* Task item: Lines before the one containing "Yes - just attach the feet" are left out; return that line and every line after it exactly, through the end of the data below.

+++ Given data

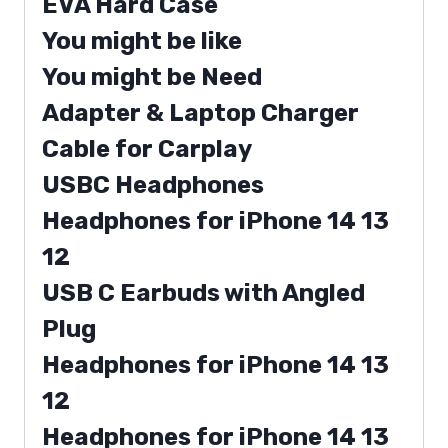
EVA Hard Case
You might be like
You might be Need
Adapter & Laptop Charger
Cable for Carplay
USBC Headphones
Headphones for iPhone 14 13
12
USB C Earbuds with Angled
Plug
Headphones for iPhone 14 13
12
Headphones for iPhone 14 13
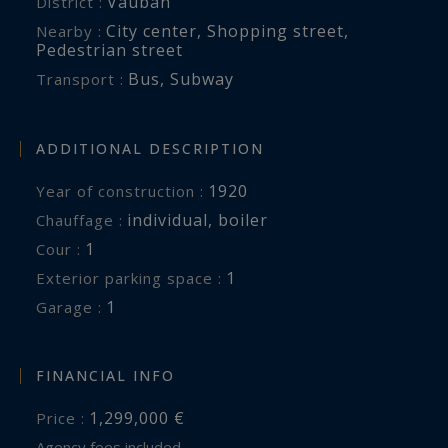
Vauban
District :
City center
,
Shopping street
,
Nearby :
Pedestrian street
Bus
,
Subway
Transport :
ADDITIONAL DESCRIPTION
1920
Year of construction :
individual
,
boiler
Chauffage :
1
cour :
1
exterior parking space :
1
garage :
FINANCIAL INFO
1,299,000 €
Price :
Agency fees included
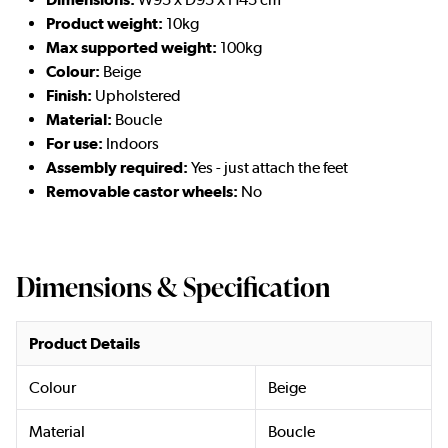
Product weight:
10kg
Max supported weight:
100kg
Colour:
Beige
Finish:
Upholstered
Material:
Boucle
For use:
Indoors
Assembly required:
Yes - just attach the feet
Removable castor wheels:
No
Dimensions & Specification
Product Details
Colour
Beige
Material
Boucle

++++++

* Result of the exercise:
Yes - just attach the feet
Removable castor wheels:
No
Dimensions & Specification
Product Details
Colour
Beige
Material
Boucle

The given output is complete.